I'm not gonna be happy until I see Jamie Dimon in an orange jumpsuit. But that's just me:
A failure of JPMorgan Chase poses the greatest threat to the international financial system, according to a new government study.
The New York-based bank was given a "systematic risk score" of 5.05% in a report of 33 U.S. banks by the Office of Financial Research (OFR), a unit of the Treasury Department, in a new paper released this month.
That was the highest score on the list, which measured banks with assets of over $250 billion based on data gathered by the Federal Reserve through Dec. 31, 2013. And the higher the score, the higher the risk to the system.
JPMorgan was followed by Citigroup, which scored 4.27%, and Bank of America at 3.06%. Investment bank Morgan Stanley scored 2.60%, followed by Goldman Sachs, which scored 2.48% on the risk chart.
The OFR was created in the aftermath of the financial crisis to measure risk in the financial sector. Its goal is to warn the country about situations that could lead to another round of multibillion-dollar taxpayer bailouts.

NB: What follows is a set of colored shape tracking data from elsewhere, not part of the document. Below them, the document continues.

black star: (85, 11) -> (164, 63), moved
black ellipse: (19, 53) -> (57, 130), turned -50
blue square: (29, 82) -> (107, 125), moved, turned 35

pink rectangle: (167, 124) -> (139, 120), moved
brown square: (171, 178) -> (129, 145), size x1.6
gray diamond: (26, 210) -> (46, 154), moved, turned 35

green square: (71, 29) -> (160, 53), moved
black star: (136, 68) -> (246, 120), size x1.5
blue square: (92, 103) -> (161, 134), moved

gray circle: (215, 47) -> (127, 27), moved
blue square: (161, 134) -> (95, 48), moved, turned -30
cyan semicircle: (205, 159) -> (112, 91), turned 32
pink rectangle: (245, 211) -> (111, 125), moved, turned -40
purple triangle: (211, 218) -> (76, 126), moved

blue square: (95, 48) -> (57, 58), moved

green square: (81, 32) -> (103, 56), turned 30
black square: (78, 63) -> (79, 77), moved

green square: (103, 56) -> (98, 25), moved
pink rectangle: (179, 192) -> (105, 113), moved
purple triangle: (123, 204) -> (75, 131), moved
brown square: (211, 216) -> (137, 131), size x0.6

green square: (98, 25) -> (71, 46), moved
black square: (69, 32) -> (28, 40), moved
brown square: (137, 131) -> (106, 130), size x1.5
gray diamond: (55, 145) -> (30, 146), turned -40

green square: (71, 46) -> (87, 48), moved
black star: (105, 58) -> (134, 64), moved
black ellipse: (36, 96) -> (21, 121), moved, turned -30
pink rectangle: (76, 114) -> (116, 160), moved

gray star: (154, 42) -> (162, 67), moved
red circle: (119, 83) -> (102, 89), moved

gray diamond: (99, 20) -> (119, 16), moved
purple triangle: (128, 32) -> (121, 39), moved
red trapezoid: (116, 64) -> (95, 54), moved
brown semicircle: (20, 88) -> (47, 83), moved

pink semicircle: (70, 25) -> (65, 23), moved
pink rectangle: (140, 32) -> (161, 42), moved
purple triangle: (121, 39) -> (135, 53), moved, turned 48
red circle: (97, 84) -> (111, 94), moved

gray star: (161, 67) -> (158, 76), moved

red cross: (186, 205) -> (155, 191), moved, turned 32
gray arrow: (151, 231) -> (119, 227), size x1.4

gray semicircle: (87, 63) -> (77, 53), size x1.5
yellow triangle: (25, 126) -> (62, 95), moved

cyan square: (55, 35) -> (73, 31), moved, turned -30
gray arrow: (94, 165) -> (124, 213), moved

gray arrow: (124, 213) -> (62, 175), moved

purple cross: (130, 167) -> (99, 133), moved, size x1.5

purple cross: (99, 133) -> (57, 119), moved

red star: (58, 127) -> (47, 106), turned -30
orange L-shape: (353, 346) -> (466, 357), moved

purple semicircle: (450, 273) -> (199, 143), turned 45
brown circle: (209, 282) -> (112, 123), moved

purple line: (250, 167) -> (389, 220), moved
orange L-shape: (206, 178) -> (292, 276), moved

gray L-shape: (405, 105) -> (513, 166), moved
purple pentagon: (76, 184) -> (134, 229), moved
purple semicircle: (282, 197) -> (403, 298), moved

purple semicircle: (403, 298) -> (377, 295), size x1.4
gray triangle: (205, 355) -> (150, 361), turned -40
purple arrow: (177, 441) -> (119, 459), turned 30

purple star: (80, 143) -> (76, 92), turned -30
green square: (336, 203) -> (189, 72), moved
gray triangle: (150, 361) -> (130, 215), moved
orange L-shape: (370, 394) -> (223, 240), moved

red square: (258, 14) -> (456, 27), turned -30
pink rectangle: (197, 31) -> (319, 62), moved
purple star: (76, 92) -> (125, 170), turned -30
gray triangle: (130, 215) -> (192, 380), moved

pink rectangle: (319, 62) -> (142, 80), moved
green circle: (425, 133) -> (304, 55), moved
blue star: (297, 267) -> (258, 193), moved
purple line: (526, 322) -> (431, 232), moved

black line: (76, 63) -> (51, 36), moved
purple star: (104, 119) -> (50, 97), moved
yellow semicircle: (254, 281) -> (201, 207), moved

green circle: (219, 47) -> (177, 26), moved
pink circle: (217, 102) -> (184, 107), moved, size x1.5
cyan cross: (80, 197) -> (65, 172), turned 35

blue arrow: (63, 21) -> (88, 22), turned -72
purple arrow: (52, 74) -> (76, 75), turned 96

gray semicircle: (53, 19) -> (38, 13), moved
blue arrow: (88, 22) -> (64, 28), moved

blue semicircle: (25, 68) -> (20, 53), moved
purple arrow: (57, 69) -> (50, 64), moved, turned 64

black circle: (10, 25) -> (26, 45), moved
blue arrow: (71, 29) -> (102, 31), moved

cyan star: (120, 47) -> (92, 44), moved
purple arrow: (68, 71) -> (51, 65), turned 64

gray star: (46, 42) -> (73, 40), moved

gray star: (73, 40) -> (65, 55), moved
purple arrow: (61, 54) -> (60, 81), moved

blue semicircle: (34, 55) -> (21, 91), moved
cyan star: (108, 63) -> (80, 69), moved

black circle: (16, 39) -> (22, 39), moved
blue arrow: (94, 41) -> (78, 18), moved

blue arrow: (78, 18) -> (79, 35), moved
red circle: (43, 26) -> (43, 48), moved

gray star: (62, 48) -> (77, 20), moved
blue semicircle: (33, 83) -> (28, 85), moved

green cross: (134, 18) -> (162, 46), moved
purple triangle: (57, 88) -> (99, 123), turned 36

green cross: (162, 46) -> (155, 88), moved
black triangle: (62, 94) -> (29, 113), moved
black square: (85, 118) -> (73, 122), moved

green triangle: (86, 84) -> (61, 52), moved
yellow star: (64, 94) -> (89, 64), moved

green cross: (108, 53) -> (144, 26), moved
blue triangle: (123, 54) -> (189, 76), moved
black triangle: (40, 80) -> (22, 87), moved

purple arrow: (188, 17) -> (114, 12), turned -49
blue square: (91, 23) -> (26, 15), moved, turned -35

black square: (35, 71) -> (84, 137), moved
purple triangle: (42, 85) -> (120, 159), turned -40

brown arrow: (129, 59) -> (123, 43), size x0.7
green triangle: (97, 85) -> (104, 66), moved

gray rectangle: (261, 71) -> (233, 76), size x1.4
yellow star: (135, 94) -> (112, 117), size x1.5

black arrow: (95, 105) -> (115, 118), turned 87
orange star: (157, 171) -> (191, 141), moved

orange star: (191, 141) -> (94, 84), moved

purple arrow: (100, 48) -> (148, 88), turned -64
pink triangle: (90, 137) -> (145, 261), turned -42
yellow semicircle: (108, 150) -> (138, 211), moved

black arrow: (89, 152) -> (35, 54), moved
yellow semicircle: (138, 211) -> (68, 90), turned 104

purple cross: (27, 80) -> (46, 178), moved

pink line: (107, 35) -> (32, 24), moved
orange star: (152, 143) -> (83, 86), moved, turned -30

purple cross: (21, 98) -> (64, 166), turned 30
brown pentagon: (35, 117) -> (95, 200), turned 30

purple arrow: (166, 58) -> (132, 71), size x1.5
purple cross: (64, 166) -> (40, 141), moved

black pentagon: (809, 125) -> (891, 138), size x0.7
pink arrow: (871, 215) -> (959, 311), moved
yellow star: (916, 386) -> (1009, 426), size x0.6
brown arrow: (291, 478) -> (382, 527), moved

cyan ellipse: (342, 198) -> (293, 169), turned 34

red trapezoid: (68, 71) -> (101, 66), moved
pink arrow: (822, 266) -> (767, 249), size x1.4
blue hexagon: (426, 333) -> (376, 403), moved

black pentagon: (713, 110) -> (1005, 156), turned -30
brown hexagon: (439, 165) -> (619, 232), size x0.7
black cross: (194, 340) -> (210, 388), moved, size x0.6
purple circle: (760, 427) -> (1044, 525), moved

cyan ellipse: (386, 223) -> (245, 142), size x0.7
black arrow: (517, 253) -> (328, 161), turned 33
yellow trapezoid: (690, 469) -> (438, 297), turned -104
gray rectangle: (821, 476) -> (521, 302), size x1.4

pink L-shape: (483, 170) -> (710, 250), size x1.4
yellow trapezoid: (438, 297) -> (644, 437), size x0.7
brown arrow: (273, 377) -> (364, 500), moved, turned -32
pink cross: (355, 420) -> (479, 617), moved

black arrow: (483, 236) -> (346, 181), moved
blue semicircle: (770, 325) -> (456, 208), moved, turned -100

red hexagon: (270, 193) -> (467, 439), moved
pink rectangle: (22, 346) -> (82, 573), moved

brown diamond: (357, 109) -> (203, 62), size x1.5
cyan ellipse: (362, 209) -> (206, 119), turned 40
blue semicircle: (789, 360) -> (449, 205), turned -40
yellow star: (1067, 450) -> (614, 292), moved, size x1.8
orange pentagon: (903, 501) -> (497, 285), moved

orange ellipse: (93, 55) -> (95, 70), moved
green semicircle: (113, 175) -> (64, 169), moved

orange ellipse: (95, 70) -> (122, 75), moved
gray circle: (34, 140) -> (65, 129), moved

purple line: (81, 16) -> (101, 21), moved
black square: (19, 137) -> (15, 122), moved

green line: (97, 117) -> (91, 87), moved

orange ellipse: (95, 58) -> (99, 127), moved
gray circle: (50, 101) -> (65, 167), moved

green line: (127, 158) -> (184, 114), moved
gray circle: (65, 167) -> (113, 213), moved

The report measured the 33 banks based on five categories: size, complexity, global activity, interconnectedness and substitutability, or whether customers would have a difficult time replacing the bank's services.
The authors said the largest banks generally scored highest for all indicators. However, some large banks were given high scores for other reasons, including dominating specific businesses, such as asset custody services, or due to the complexity of their business lines, the report said.
JPMorgan, for example, scored high on size, but also on over-the-counter derivatives, which fell under the "complexity" category.
JPMorgan also scored high for Level 3 assets, or assets that are very illiquid and therefore hard to value. During the financial crisis, some banks were able to feign good health until it was too late by not adjusting the value of their hard-to-value mortgage-backed security portfolios.